How Do You Integrate Functions Involving Powers and Trigonometric Terms?

[Blade]

INT x^(1/3) / x^(1/3) -1 dx
u = x^(1/3)
x = u^3
dx = 3u^2du

INT (u/u-1)3u^2du = 3
INT u^3/(u-1) du
INT [u^2 + u + 1/(u-1)]du
Then just integrate each part?

-----------
Find the area of the region bounded.

y=2x - tan(0.3x), x-1, x=4, y=0
Need some guidance where to start here, and how the conditions will be used.

 

[HallsofIvy]

Looks reasonable to me!

What guidance do you need for the second problem?

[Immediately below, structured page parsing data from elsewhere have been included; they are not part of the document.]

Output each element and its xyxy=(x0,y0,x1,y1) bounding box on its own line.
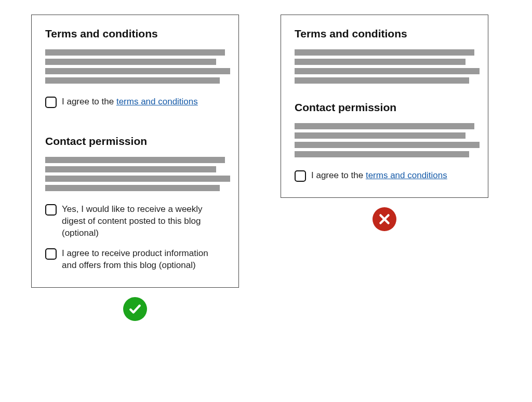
bad-panel: Terms and conditions Contact permission … xyxy=(281,15,488,198)
product-info-label: I agree to receive product information a… xyxy=(62,248,225,272)
placeholder-text-block xyxy=(295,49,474,84)
agree-terms-label: I agree to the terms and conditions xyxy=(62,96,198,108)
agree-terms-label: I agree to the terms and conditions xyxy=(311,170,447,182)
cross-icon xyxy=(373,207,396,231)
placeholder-line xyxy=(45,49,225,56)
check-icon xyxy=(123,297,147,321)
placeholder-line xyxy=(45,157,225,163)
placeholder-line xyxy=(45,68,230,74)
agree-terms-checkbox[interactable] xyxy=(45,97,57,108)
agree-terms-row: I agree to the terms and conditions xyxy=(45,96,225,108)
placeholder-line xyxy=(45,185,220,191)
placeholder-line xyxy=(295,142,480,148)
placeholder-line xyxy=(295,49,474,56)
placeholder-line xyxy=(45,166,216,172)
agree-terms-prefix: I agree to the xyxy=(311,170,366,180)
placeholder-line xyxy=(45,77,220,84)
placeholder-line xyxy=(295,77,469,84)
placeholder-text-block xyxy=(45,49,225,84)
terms-link[interactable]: terms and conditions xyxy=(366,170,447,180)
placeholder-line xyxy=(45,59,216,65)
placeholder-line xyxy=(295,59,466,65)
placeholder-line xyxy=(295,151,469,157)
placeholder-text-block xyxy=(295,123,474,157)
placeholder-line xyxy=(295,132,466,139)
bad-contact-heading: Contact permission xyxy=(295,101,474,114)
good-panel: Terms and conditions I agree to the term… xyxy=(31,15,239,288)
good-terms-heading: Terms and conditions xyxy=(45,28,225,40)
weekly-digest-label: Yes, I would like to receive a weekly di… xyxy=(62,204,225,239)
agree-terms-row: I agree to the terms and conditions xyxy=(295,170,474,182)
product-info-row: I agree to receive product information a… xyxy=(45,248,225,272)
product-info-checkbox[interactable] xyxy=(45,248,57,260)
placeholder-text-block xyxy=(45,157,225,191)
placeholder-line xyxy=(295,123,474,129)
agree-terms-prefix: I agree to the xyxy=(62,97,116,106)
terms-link[interactable]: terms and conditions xyxy=(116,97,198,106)
good-example-column: Terms and conditions I agree to the term… xyxy=(31,15,239,321)
bad-example-column: Terms and conditions Contact permission … xyxy=(281,15,488,231)
placeholder-line xyxy=(295,68,480,74)
placeholder-line xyxy=(45,176,230,182)
good-contact-heading: Contact permission xyxy=(45,135,225,148)
agree-terms-checkbox[interactable] xyxy=(295,170,306,182)
weekly-digest-row: Yes, I would like to receive a weekly di… xyxy=(45,204,225,239)
bad-terms-heading: Terms and conditions xyxy=(295,28,474,40)
weekly-digest-checkbox[interactable] xyxy=(45,204,57,216)
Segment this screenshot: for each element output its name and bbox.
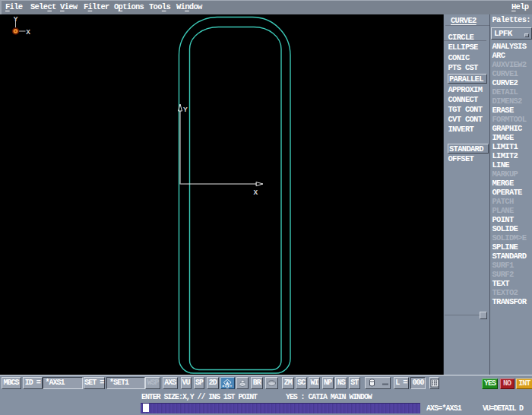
svg-text:Y: Y <box>14 15 18 24</box>
svg-text:X: X <box>254 188 258 197</box>
svg-text:EXIT: EXIT <box>223 384 233 388</box>
svg-text:X: X <box>26 28 30 36</box>
svg-text:Y: Y <box>183 106 188 114</box>
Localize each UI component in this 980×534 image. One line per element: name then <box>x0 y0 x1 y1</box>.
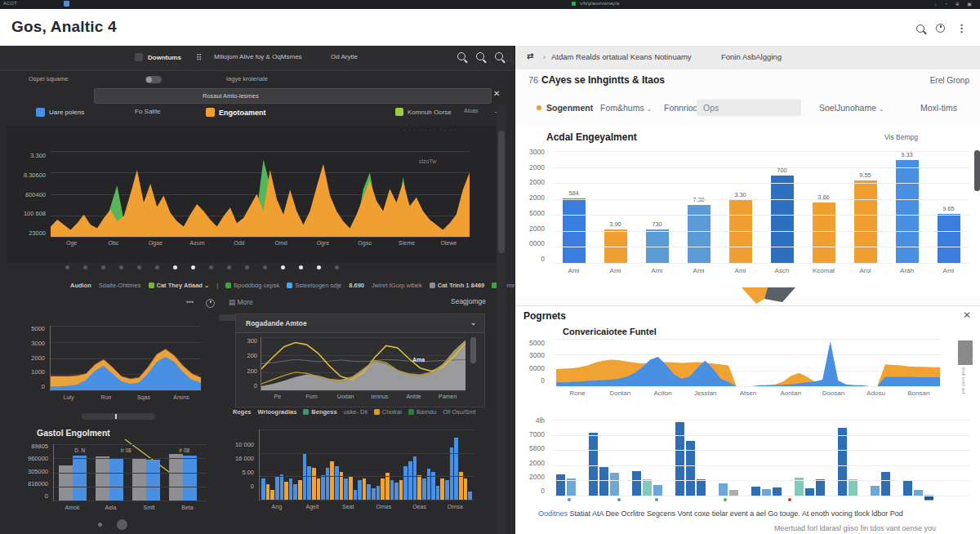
y-tick: 0 <box>233 483 254 490</box>
horizontal-slider[interactable] <box>82 413 155 420</box>
legend-item[interactable]: Jwinrt tGorp wlbek <box>372 282 422 289</box>
pagination-dot[interactable] <box>281 265 285 269</box>
legend-item[interactable]: uske- Dil <box>344 408 368 416</box>
grid-icon[interactable]: ⠿ <box>196 53 202 62</box>
legend-item[interactable]: | <box>216 282 218 289</box>
legend-item[interactable]: 8.690 <box>349 282 364 289</box>
legend-item[interactable]: Reges <box>233 408 252 416</box>
gridline <box>260 453 474 454</box>
pagination-dot[interactable] <box>173 265 177 269</box>
x-tick: Agelt <box>295 504 331 510</box>
filter-soeljunohame[interactable]: SoelJunohame ⌄ <box>819 103 884 113</box>
bar-value-label: 9.55 <box>859 171 871 179</box>
pagination-dot[interactable] <box>191 265 195 269</box>
bar <box>344 478 348 500</box>
search-icon[interactable] <box>495 52 503 60</box>
pagination-dot[interactable] <box>299 265 303 269</box>
filter-moxltims[interactable]: Moxl-tims <box>920 103 957 113</box>
legend-item[interactable]: Chotral <box>374 408 402 416</box>
panel-scrollbar[interactable] <box>470 337 476 363</box>
search-icon[interactable] <box>476 52 484 60</box>
tab-komnuh-oorse[interactable]: Komnuh Oorse <box>395 108 452 116</box>
chevron-down-icon[interactable]: ⌄ <box>470 318 476 327</box>
tab-fo-salite[interactable]: Fo Salite <box>135 108 161 115</box>
tab-engotoament[interactable]: Engotoament <box>206 108 266 117</box>
overflow-menu-icon[interactable]: ⋮ <box>956 22 967 34</box>
x-tick: Doosan <box>812 389 854 397</box>
x-tick: Anvns <box>163 394 200 400</box>
pagination-dot[interactable] <box>227 265 231 269</box>
legend-item[interactable]: Oll Osu/Smt <box>443 408 475 416</box>
scrollbar-track[interactable] <box>497 105 506 534</box>
y-tick: 5800 <box>519 444 545 452</box>
close-icon[interactable]: ✕ <box>493 89 500 98</box>
legend-item[interactable]: Ssteelsogen sdje <box>287 282 341 289</box>
toolbar-od-arytle[interactable]: Od Arytle <box>331 53 358 60</box>
filter-segment[interactable]: Sogenment <box>546 103 593 113</box>
bar <box>275 477 279 500</box>
pagination-dot[interactable] <box>263 265 267 269</box>
pagination-dot[interactable] <box>137 265 141 269</box>
x-tick: Ami <box>928 267 969 274</box>
search-icon[interactable] <box>457 52 466 60</box>
bar <box>653 485 662 496</box>
pagination-dot[interactable] <box>101 265 105 269</box>
legend-item[interactable]: Sdaite-Ohtimes <box>99 282 141 289</box>
url-text[interactable]: v/b/g/auvrvwnay/a <box>580 1 619 6</box>
legend-item[interactable]: Bpoddbdg cepsk <box>225 282 279 289</box>
ops-input[interactable]: Ops <box>697 100 801 116</box>
history-icon[interactable] <box>206 299 215 308</box>
bar <box>427 469 431 500</box>
rogadande-header[interactable]: Rogadande Amtoe ⌄ <box>236 314 484 333</box>
search-icon[interactable] <box>916 24 924 33</box>
breadcrumb-path2[interactable]: Fonin AsbAlgging <box>721 52 782 61</box>
gridline <box>54 501 207 501</box>
breadcrumb-path1[interactable]: Atdam Realds ortatual Keans Notinuamy <box>551 52 692 61</box>
page-dot-active[interactable] <box>117 519 127 530</box>
more-dots-icon[interactable]: ••• <box>186 298 194 306</box>
y-tick: 7000 <box>519 430 545 438</box>
erel-gronp-label[interactable]: Erel Gronp <box>930 76 969 85</box>
y-tick: 305000 <box>12 468 48 475</box>
pagination-dot[interactable] <box>83 265 87 269</box>
legend-item[interactable]: Wrloogradias <box>258 408 297 416</box>
legend-item[interactable]: Cat Trinh 1 8469 <box>430 282 485 289</box>
gridline <box>260 476 474 477</box>
search-icon[interactable] <box>504 53 512 61</box>
pagination-dot[interactable] <box>209 265 213 269</box>
ops-input-value: Ops <box>703 103 719 113</box>
legend-item[interactable]: Audion <box>70 282 91 289</box>
tab-favicon[interactable] <box>64 1 69 7</box>
legend-item[interactable]: Barndu <box>408 408 436 416</box>
toolbar-property[interactable]: Miliojom Alive foy & OqMsmes <box>214 53 302 60</box>
caption-line2: Meertuad forl ldarasl giiso fin tdos van… <box>774 524 936 532</box>
pagination-dot[interactable] <box>335 265 339 269</box>
pagination-dot[interactable] <box>155 265 159 269</box>
legend-item[interactable]: Cat They Atlaad ⌄ <box>149 282 210 289</box>
legend-item[interactable]: Bengess <box>303 408 336 416</box>
scrollbar-thumb[interactable] <box>498 131 505 253</box>
toolbar-downtums[interactable]: Downtums <box>135 53 181 61</box>
browser-action-icons[interactable]: ↓ ◔ ⊕ ▣ <box>934 1 975 7</box>
tab-uare-polens[interactable]: Uare polens <box>36 108 84 117</box>
swap-icon[interactable]: ⇄ <box>527 51 540 63</box>
page-dot[interactable] <box>98 523 102 527</box>
pagination-dot[interactable] <box>245 265 249 269</box>
pagination-dot[interactable] <box>119 265 123 269</box>
more-button[interactable]: ▤ More <box>229 298 253 306</box>
clock-icon[interactable] <box>936 24 945 33</box>
bar <box>436 486 440 500</box>
pagination-dot[interactable] <box>317 265 321 269</box>
scrollbar-thumb[interactable] <box>974 150 980 191</box>
close-icon[interactable]: ✕ <box>963 309 971 321</box>
ooditnes-link[interactable]: Ooditnes <box>538 510 568 518</box>
report-search-input[interactable]: Rosaul Amto-lesmes <box>94 88 492 104</box>
x-tick: Amok <box>53 505 91 510</box>
bar <box>408 461 412 500</box>
tab-aloas[interactable]: Aloas <box>464 108 479 113</box>
filter-fomhums[interactable]: Fom&hums ⌄ <box>600 103 652 113</box>
compare-toggle[interactable] <box>145 76 162 83</box>
pagination-dot[interactable] <box>65 265 69 269</box>
x-tick: Beta <box>168 505 207 510</box>
pagination-dots[interactable] <box>65 265 388 269</box>
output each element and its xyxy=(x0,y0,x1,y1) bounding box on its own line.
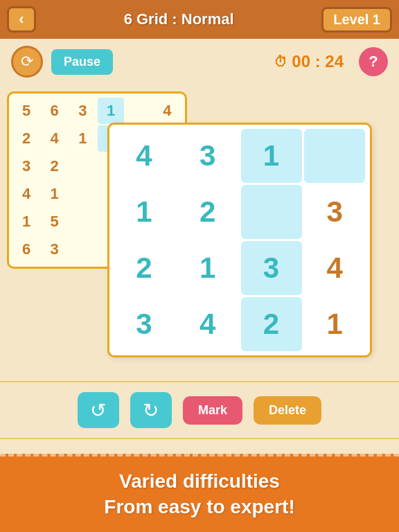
header: ‹ 6 Grid : Normal Level 1 xyxy=(0,0,399,39)
back-grid-cell[interactable]: 6 xyxy=(13,236,39,263)
front-grid-cell[interactable]: 2 xyxy=(241,297,302,351)
back-grid-cell[interactable] xyxy=(126,98,152,124)
back-grid-cell[interactable]: 3 xyxy=(69,98,96,124)
pause-button[interactable]: Pause xyxy=(51,49,113,75)
back-grid-cell[interactable]: 5 xyxy=(42,209,68,235)
front-grid-cell[interactable]: 1 xyxy=(241,129,302,183)
undo-button[interactable]: ↺ xyxy=(78,392,119,428)
level-badge: Level 1 xyxy=(321,7,392,33)
front-grid-cell[interactable]: 3 xyxy=(241,241,302,295)
back-grid-cell[interactable]: 1 xyxy=(98,98,124,124)
back-grid-cell[interactable]: 1 xyxy=(42,181,68,207)
timer-value: 00 : 24 xyxy=(292,52,344,71)
front-grid-cell[interactable]: 1 xyxy=(114,185,175,239)
controls-row: ⟳ Pause ⏱ 00 : 24 ? xyxy=(0,39,399,85)
front-grid-cell[interactable]: 1 xyxy=(177,241,238,295)
back-grid-cell[interactable] xyxy=(69,236,96,263)
undo-icon: ↺ xyxy=(90,399,106,422)
back-grid-cell[interactable]: 2 xyxy=(13,125,39,152)
front-grid-cell[interactable] xyxy=(304,129,365,183)
redo-button[interactable]: ↻ xyxy=(130,392,172,428)
front-grid-cell[interactable]: 1 xyxy=(304,297,365,351)
front-grid-cells: 43112321343421 xyxy=(114,129,366,351)
front-grid-cell[interactable] xyxy=(241,185,302,239)
back-grid-cell[interactable]: 2 xyxy=(42,153,68,179)
redo-icon: ↻ xyxy=(143,399,159,422)
back-grid-cell[interactable]: 5 xyxy=(13,98,39,124)
back-grid-cell[interactable] xyxy=(69,181,96,207)
delete-button[interactable]: Delete xyxy=(254,396,321,425)
back-grid-cell[interactable]: 1 xyxy=(69,125,96,152)
back-grid-cell[interactable]: 3 xyxy=(42,236,68,263)
back-button[interactable]: ‹ xyxy=(7,6,36,33)
back-grid-cell[interactable]: 6 xyxy=(42,98,68,124)
back-grid-cell[interactable] xyxy=(69,153,96,179)
back-grid-cell[interactable]: 4 xyxy=(13,181,39,207)
front-grid-cell[interactable]: 3 xyxy=(304,185,365,239)
clock-icon: ⏱ xyxy=(274,54,287,70)
back-grid-cell[interactable] xyxy=(69,209,96,235)
banner-line1: Varied difficulties From easy to expert! xyxy=(14,469,385,520)
front-grid-cell[interactable]: 2 xyxy=(177,185,238,239)
front-grid-cell[interactable]: 4 xyxy=(114,129,175,183)
help-button[interactable]: ? xyxy=(359,47,388,76)
front-grid: 43112321343421 xyxy=(107,123,372,357)
bottom-banner: Varied difficulties From easy to expert! xyxy=(0,454,399,532)
front-grid-cell[interactable]: 4 xyxy=(304,241,365,295)
front-grid-cell[interactable]: 3 xyxy=(114,297,175,351)
header-title: 6 Grid : Normal xyxy=(124,10,234,28)
front-grid-cell[interactable]: 3 xyxy=(177,129,238,183)
toolbar: ↺ ↻ Mark Delete xyxy=(0,381,399,439)
front-grid-cell[interactable]: 4 xyxy=(177,297,238,351)
back-grid-cell[interactable]: 4 xyxy=(154,98,180,124)
back-grid-cell[interactable]: 1 xyxy=(13,209,39,235)
mark-button[interactable]: Mark xyxy=(183,396,242,425)
refresh-button[interactable]: ⟳ xyxy=(11,46,43,78)
back-grid-cell[interactable]: 4 xyxy=(42,125,68,152)
front-grid-cell[interactable]: 2 xyxy=(114,241,175,295)
back-grid-cell[interactable]: 3 xyxy=(13,153,39,179)
timer: ⏱ 00 : 24 xyxy=(274,52,344,71)
puzzle-area: 563142415632411563 43112321343421 xyxy=(0,85,399,375)
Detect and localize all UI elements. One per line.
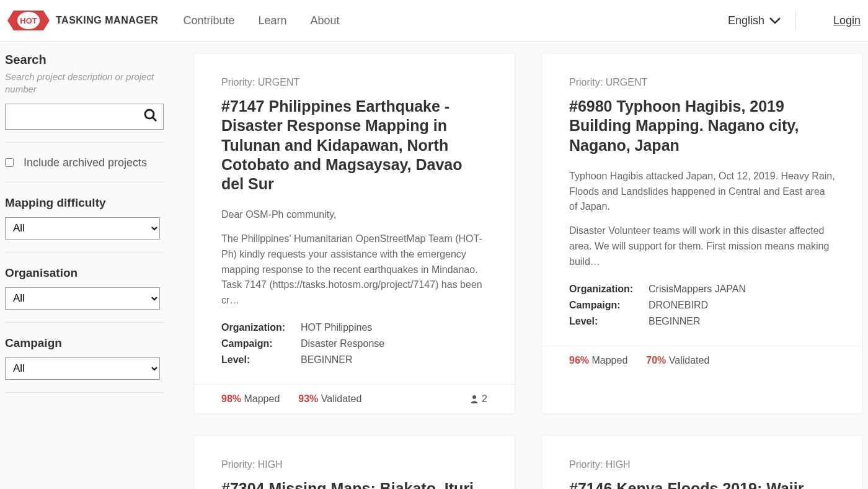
header: HOT TASKING MANAGER Contribute Learn Abo… <box>0 0 868 42</box>
user-icon <box>471 395 478 403</box>
project-body: The Philippines' Humanitarian OpenStreet… <box>221 231 487 308</box>
page-body: Search Search project description or pro… <box>0 42 868 489</box>
priority-label: Priority: URGENT <box>221 77 487 88</box>
meta-val: HOT Philippines <box>301 322 372 333</box>
project-body: Dear OSM-Ph community, <box>221 207 487 223</box>
project-meta: Organization:CrisisMappers JAPAN Campaig… <box>569 284 835 332</box>
nav-learn[interactable]: Learn <box>258 14 286 27</box>
sidebar-organisation: Organisation All <box>5 266 164 323</box>
contributors-count: 2 <box>482 393 487 405</box>
mapped-label: Mapped <box>591 355 627 366</box>
meta-key: Campaign: <box>221 338 301 349</box>
login-link[interactable]: Login <box>796 14 861 27</box>
project-card[interactable]: Priority: URGENT #6980 Typhoon Hagibis, … <box>541 53 863 414</box>
project-title: #7146 Kenya Floods 2019: Wajir <box>569 479 835 489</box>
priority-label: Priority: HIGH <box>221 459 487 470</box>
sidebar-archived: Include archived projects <box>5 156 164 182</box>
meta-key: Organization: <box>221 322 301 333</box>
archived-label: Include archived projects <box>24 156 147 169</box>
project-body: Disaster Volunteer teams will work in th… <box>569 223 835 269</box>
header-right: English Login <box>713 11 861 30</box>
campaign-label: Campaign <box>5 336 164 350</box>
meta-key: Level: <box>221 354 301 366</box>
project-title: #6980 Typhoon Hagibis, 2019 Building Map… <box>569 97 835 155</box>
logo[interactable]: HOT TASKING MANAGER <box>7 6 158 35</box>
brand-text: TASKING MANAGER <box>56 15 158 26</box>
difficulty-select[interactable]: All <box>5 217 160 240</box>
nav-about[interactable]: About <box>311 14 340 27</box>
meta-val: Disaster Response <box>301 338 384 349</box>
meta-val: DRONEBIRD <box>649 300 708 311</box>
meta-val: BEGINNER <box>301 354 353 366</box>
chevron-down-icon <box>769 17 781 24</box>
organisation-label: Organisation <box>5 266 164 280</box>
project-grid: Priority: URGENT #7147 Philippines Earth… <box>193 53 863 489</box>
search-hint: Search project description or project nu… <box>5 71 164 96</box>
project-body: Typhoon Hagibis attacked Japan, Oct 12, … <box>569 169 835 215</box>
meta-key: Campaign: <box>569 300 649 311</box>
meta-val: CrisisMappers JAPAN <box>649 284 746 295</box>
project-card[interactable]: Priority: HIGH #7304 Missing Maps: Biaka… <box>193 435 515 489</box>
sidebar-difficulty: Mapping difficulty All <box>5 196 164 253</box>
hot-logo-icon: HOT <box>7 6 50 35</box>
svg-point-5 <box>472 395 476 399</box>
meta-key: Level: <box>569 316 649 327</box>
search-icon[interactable] <box>144 109 157 125</box>
organisation-select[interactable]: All <box>5 287 160 310</box>
language-selector[interactable]: English <box>713 11 796 30</box>
search-input[interactable] <box>5 104 164 130</box>
validated-label: Validated <box>669 355 710 366</box>
campaign-select[interactable]: All <box>5 357 160 380</box>
sidebar-campaign: Campaign All <box>5 336 164 393</box>
sidebar-search: Search Search project description or pro… <box>5 53 164 143</box>
meta-key: Organization: <box>569 284 649 295</box>
project-title: #7304 Missing Maps: Biakato, Ituri, <box>221 479 487 489</box>
project-meta: Organization:HOT Philippines Campaign:Di… <box>221 322 487 370</box>
search-title: Search <box>5 53 164 67</box>
difficulty-label: Mapping difficulty <box>5 196 164 210</box>
project-footer: 96% Mapped 70% Validated <box>542 346 862 375</box>
svg-text:HOT: HOT <box>20 16 37 25</box>
archived-toggle[interactable]: Include archived projects <box>5 156 164 169</box>
project-title: #7147 Philippines Earthquake - Disaster … <box>221 97 487 194</box>
meta-val: BEGINNER <box>649 316 701 327</box>
project-footer: 98% Mapped 93% Validated 2 <box>194 384 515 413</box>
mapped-pct: 96% <box>569 355 589 366</box>
project-card[interactable]: Priority: URGENT #7147 Philippines Earth… <box>193 53 515 414</box>
priority-label: Priority: URGENT <box>569 77 835 88</box>
mapped-label: Mapped <box>244 393 280 404</box>
priority-label: Priority: HIGH <box>569 459 835 470</box>
main-nav: Contribute Learn About <box>183 14 339 27</box>
validated-pct: 93% <box>298 393 318 404</box>
nav-contribute[interactable]: Contribute <box>183 14 234 27</box>
svg-point-3 <box>145 110 154 119</box>
contributors: 2 <box>471 393 487 405</box>
archived-checkbox[interactable] <box>5 158 14 167</box>
mapped-pct: 98% <box>221 393 241 404</box>
project-card[interactable]: Priority: HIGH #7146 Kenya Floods 2019: … <box>541 435 863 489</box>
validated-label: Validated <box>321 393 362 404</box>
sidebar: Search Search project description or pro… <box>5 53 164 489</box>
language-label: English <box>728 14 764 27</box>
validated-pct: 70% <box>646 355 666 366</box>
svg-line-4 <box>153 117 156 121</box>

Just integrate 2x- tan(0.3x) from 1 to 4.

 

[PrudensOptimus]

Originally posted by Blade
INT x^(1/3) / x^(1/3) -1 dx
u = x^(1/3)
x = u^3
dx = 3u^2du

INT (u/u-1)3u^2du = 3
INT u^3/(u-1) du
INT [u^2 + u + 1/(u-1)]du
Then just integrate each part?

-----------
Find the area of the region bounded.

y=2x - tan(0.3x), x-1, x=4, y=0
Need some guidance where to start here, and how the conditions will be used.

I don't see any ln in the integrand.